James Madison knew that one of the main reasons that some of the greatest states throughout history fell was because of internal turmoil. This turmoil would create conflict which if the state could not act quickly to fix would cause a downfall.

This can be seen in the late Roman Republic for example.

Madison was afraid that a government of 13 separated states all attempting to work together would fail. They simply could not react fast enough.

This remains one of the main reasons that Madison was a federalist.

James Madison Saw The Failure Of the Articles Of Confederation And Wrote the U.S Constitution

One of the main reasons that James Madison was a federalist was because he saw first hand how catastrophic the first government of the United States was.

Initially the United States was created through the Articles of Confederation. This document essentially bound the 13 independent states into one governing entity. While there was a national government it was so weak that it held virtually no power.

There was a president but they remained more of a figurehead of state.

This first government of the United States was catastrophic. Each state could issue their own rules. Each state was essentially sovereign and could issue laws in their own name. Imagine getting 13 states all to agree to settle a major conflict.

Because of this the United States was almost overthrown by an internal revolt during Shays’ Rebellion in the winter of 1786.

James Madison saw these events unfolding and worked to convince the U.S congress to create a new form of government that had a strong central government but still protected the liberties of citizens.

This was the backdrop for the creation of the U.S constitution. In 1789 James Madison would draft the U.S constitution in an effort to create a stronger central government with set powers.

The U.S constitution remains one of the main examples and reasons why James Madison was a federalist. He is often called the “father of the U.S constitution” due to his major influence and being the primary drafter. Across the U.S constitution Madison would clearly demonstrate what powers a federal government should have.

James Madison Created The Bill of Rights

One of the main reasons that James Madison was a federalist was because he knew of the historical abuses of power by a strong central government.

This is why he included the first 10 amendments to the U.S constitution called today the Bill of Rights. Initially other federalists saw this as inherently unnecessary. However Madison was afraid that an unhinged strong federal government could lead to an authoritarian abuse of power.

This is why in an effort to ensure the federal government of the U.S constitution would forever serve the U.S people Madison created the Bill of Rights. It demonstrates the primary reason Madison was a Federalist. To make a nation that would serve the people of the United States of America.

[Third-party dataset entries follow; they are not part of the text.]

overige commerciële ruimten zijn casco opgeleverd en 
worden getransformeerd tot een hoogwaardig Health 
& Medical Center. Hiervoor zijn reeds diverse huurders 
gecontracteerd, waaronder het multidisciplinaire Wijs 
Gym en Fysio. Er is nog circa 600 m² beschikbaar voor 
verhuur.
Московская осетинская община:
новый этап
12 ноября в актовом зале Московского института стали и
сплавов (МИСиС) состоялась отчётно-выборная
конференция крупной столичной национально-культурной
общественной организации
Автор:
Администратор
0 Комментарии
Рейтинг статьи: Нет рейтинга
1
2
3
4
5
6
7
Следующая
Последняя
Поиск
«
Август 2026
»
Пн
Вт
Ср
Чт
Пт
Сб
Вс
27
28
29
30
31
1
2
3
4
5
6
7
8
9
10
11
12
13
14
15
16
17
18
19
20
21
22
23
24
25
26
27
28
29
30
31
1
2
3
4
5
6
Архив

This is why the first sentence of Madison’s Constitution reads “We The People of the United States.” This gave power directly to the U.S people to create the bill of rights and ultimately the federal government.

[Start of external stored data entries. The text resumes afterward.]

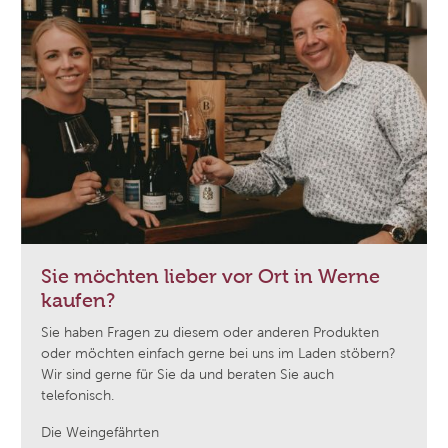
Sie möchten lieber vor Ort in Werne
kaufen?
Sie haben Fragen zu diesem oder anderen Produkten
oder möchten einfach gerne bei uns im Laden stöbern?
Wir sind gerne für Sie da und beraten Sie auch
telefonisch.
Die Weingefährten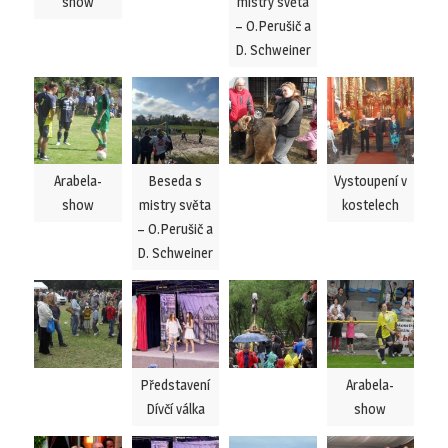
show
mistry světa
– O.Perušič a
D. Schweiner
Arabela-
Beseda s
Vystoupení v
show
mistry světa
kostelech
– O.Perušič a
D. Schweiner
Představení
Arabela-
Dívčí válka
show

Simply put, while Madison was a federalist he also believed firmly that governmental power comes from the people, or the consent of the governed.

As such, the U.S bill of rights remains one of the main examples and reasons why James Madison was a federalist. He believed that a strong federal government to support the people was necessary.

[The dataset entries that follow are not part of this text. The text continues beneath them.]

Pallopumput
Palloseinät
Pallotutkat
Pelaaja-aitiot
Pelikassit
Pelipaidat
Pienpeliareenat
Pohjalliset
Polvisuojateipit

There you have it; an entire article on the 3 reasons why James Madison was a federalist.

Madison was only 5.4 ft. tall and weighed less than 100 lbs. his entire life. He suffered from several ailments. However, when he walked in the room he commanded attention and respect. Even during his time people understood his brilliance and genius. Graduate students of history looking for a study subject will find much in regards to Madison’s effect upon the founding fathers.